• [What to produce]
The expected response is a copy of every line in the entries below that includes the word "giác".

• [Available data]
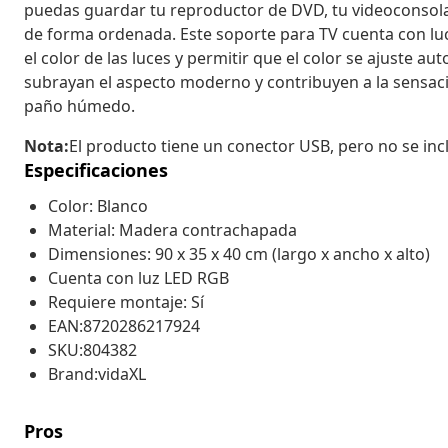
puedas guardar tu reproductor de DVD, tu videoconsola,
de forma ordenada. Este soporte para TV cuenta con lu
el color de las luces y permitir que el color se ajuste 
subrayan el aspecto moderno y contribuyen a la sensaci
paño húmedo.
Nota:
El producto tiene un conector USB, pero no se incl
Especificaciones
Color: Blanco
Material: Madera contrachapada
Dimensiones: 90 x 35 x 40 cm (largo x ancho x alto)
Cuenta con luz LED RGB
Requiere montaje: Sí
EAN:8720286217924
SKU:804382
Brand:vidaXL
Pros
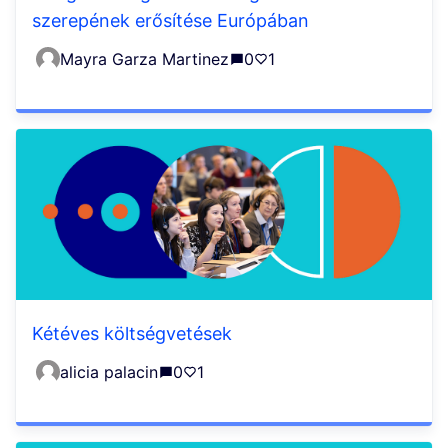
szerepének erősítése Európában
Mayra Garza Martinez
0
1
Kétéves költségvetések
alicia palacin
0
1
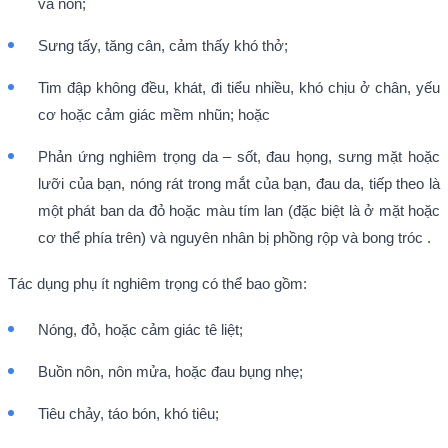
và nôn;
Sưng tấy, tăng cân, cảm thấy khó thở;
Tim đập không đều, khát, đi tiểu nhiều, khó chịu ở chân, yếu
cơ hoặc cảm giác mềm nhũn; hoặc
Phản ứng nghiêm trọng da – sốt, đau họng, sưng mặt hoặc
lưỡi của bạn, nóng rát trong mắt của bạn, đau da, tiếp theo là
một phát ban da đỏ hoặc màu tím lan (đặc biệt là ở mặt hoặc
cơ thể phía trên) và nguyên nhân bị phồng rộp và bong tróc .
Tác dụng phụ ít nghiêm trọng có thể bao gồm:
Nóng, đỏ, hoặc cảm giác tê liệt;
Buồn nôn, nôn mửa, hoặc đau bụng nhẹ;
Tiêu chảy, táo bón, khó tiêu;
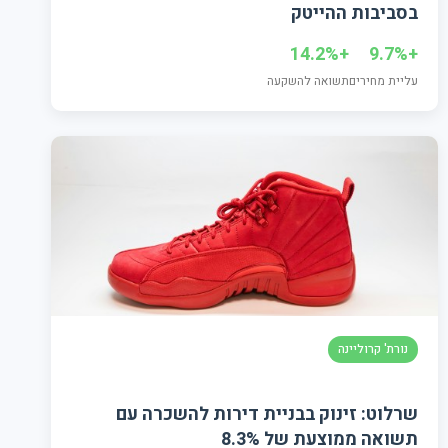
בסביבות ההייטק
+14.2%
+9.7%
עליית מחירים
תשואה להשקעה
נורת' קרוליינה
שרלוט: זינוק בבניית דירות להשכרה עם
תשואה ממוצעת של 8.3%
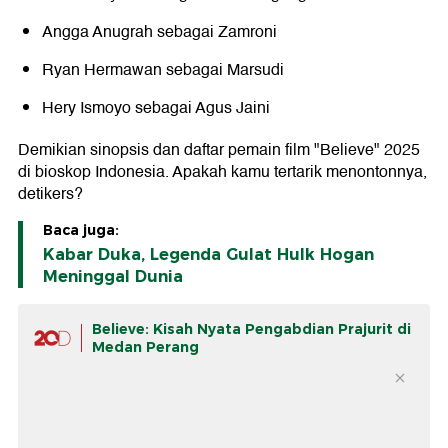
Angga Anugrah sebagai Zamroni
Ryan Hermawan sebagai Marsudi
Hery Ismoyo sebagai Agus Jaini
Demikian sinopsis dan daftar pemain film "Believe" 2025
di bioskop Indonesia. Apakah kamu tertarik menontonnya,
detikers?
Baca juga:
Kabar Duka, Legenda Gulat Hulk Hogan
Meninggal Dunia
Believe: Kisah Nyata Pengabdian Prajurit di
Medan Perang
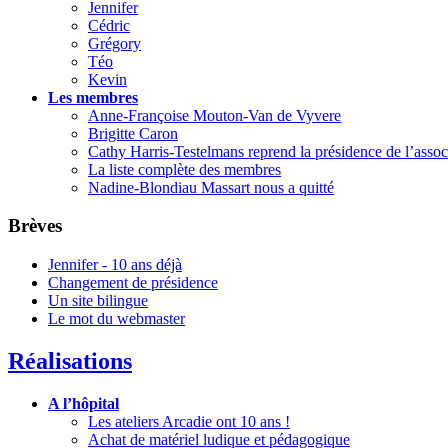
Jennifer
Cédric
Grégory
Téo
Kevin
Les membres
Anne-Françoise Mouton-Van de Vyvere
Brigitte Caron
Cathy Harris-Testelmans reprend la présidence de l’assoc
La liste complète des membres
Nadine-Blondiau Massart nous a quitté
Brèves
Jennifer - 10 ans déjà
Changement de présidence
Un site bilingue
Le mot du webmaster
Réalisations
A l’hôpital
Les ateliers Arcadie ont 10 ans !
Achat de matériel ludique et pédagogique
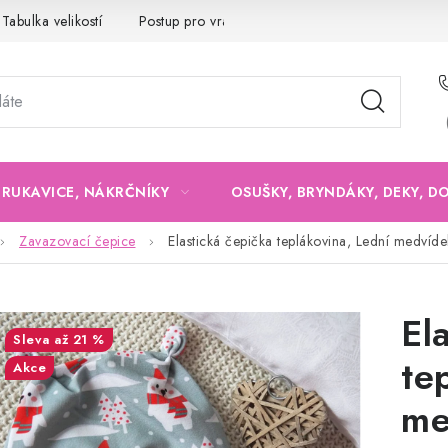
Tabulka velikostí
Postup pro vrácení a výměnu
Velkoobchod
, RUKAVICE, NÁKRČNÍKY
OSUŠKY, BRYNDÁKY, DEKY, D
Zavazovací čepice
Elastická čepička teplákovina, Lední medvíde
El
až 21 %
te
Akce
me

• [The completed task]
cơ hoặc cảm giác mềm nhũn; hoặc
Nóng, đỏ, hoặc cảm giác tê liệt;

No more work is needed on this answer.